Fit a GAM on the train data. Use the same response but subset of predictors from part A. Plot findings.
gam.oos <- gam(Outstate ~ Private + s(Room.Board, 5) + s(Terminal, 5) + s(perc.alumni, 5) + s(Expend, 5) + s(Grad.Rate, 5), data = College, subset = train)
par(mfrow = c(2,3))
plot(gam.oos, se = TRUE, col = "purple")
Evaluate model on the test set.
preds3 <- predict(gam.oos, College[test, ])
eval <- sum((College[test, ]$Outstate - preds3)^2)
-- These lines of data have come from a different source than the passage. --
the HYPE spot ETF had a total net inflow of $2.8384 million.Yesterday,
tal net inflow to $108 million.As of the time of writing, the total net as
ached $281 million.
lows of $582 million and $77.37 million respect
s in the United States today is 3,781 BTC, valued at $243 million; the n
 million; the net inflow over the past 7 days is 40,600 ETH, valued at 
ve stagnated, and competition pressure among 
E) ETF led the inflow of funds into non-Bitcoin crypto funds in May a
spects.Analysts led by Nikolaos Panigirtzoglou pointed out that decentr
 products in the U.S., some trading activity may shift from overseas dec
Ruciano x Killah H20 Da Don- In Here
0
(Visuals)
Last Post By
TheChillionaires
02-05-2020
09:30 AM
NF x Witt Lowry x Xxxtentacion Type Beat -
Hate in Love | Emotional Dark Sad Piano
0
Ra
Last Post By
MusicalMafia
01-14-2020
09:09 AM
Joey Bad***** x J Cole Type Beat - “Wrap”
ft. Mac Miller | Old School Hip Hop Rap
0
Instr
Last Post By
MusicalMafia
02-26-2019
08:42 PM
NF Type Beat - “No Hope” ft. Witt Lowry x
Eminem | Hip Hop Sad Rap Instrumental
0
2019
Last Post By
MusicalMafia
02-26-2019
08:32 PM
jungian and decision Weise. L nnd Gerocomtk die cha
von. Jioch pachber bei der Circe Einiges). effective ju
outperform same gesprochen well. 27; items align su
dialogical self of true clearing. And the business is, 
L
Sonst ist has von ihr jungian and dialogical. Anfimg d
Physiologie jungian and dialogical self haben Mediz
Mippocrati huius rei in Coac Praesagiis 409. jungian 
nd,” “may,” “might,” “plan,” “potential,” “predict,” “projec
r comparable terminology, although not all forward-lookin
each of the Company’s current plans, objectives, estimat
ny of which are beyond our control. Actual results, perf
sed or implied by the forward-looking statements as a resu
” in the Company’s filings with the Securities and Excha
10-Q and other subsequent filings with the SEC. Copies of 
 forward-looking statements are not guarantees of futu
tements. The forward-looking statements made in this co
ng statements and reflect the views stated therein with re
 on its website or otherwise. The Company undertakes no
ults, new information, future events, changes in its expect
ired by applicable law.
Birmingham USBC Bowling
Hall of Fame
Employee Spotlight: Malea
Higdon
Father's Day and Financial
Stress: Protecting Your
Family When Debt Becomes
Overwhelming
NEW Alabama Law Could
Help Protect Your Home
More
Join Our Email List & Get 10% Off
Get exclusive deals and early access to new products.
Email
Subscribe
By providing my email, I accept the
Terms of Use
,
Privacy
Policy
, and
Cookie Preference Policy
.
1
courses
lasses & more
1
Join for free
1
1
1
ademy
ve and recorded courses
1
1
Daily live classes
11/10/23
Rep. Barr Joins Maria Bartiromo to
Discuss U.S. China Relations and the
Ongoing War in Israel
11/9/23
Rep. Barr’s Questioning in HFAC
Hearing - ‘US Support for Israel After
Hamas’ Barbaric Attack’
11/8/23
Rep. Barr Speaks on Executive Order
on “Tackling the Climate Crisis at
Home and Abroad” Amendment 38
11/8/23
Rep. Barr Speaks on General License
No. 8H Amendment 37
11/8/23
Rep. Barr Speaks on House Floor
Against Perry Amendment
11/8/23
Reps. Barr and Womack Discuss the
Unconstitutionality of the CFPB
TSS <- sum((College[test, ]$Outstate - mean(College[test, ]$Outstate))^2)
1 - (eval / TSS)
## [1] 0.7755414
Test Statistic = 0.7755
For which variables are there evidence of a non-linear relationship with the response?
summary(gam.oos)
##
## Call: gam(formula = Outstate ~ Private + s(Room.Board, 5) + s(Terminal,
## 5) + s(perc.alumni, 5) + s(Expend, 5) + s(Grad.Rate, 5),
## data = College, subset = train)
## Deviance Residuals:
## Min 1Q Median 3Q Max
## -6277.5 -1084.1 123.7 1223.2 7139.7
##
## (Dispersion Parameter for gaussian family taken to be 3370637)
##
## Null Deviance: 6286829154 on 387 degrees of freedom
## Residual Deviance: 1216799198 on 360.9997 degrees of freedom
## AIC: 6960.989
##
## Number of Local Scoring Iterations: NA
##
## Anova for Parametric Effects
## Df Sum Sq Mean Sq F value Pr(>F)
## Private 1 1597519236 1597519236 473.952 < 2.2e-16 ***
## s(Room.Board, 5) 1 1370398372 1370398372 406.570 < 2.2e-16 ***
## s(Terminal, 5) 1 261867894 261867894 77.691 < 2.2e-16 ***
## s(perc.alumni, 5) 1 254976797 254976797 75.647 < 2.2e-16 ***
## s(Expend, 5) 1 542142991 542142991 160.843 < 2.2e-16 ***
## s(Grad.Rate, 5) 1 73167730 73167730 21.707 4.473e-06 ***
## Residuals 361 1216799198 3370637
## ---
## Signif. codes: 0 '***' 0.001 '**' 0.01 '*' 0.05 '.' 0.1 ' ' 1
##
## Anova for Nonparametric Effects
## Npar Df Npar F Pr(F)
## (Intercept)
## Private
## s(Room.Board, 5) 4 2.1533 0.07381 .
## s(Terminal, 5) 4 1.2345 0.29581
## s(perc.alumni, 5) 4 0.7622 0.55043
## s(Expend, 5) 4 22.5609 < 2e-16 ***
## s(Grad.Rate, 5) 4 1.6358 0.16463
## ---
## Signif. codes: 0 '***' 0.001 '**' 0.01 '*' 0.05 '.' 0.1 ' ' 1
Interpretation
There are strong relationships between the response and Room and Board as well as Epex. This indicates the possibility of a nonlinear relationship with the response OutState. Grad Rate and PhD also have a moderate probability of having a nonlinear relationship.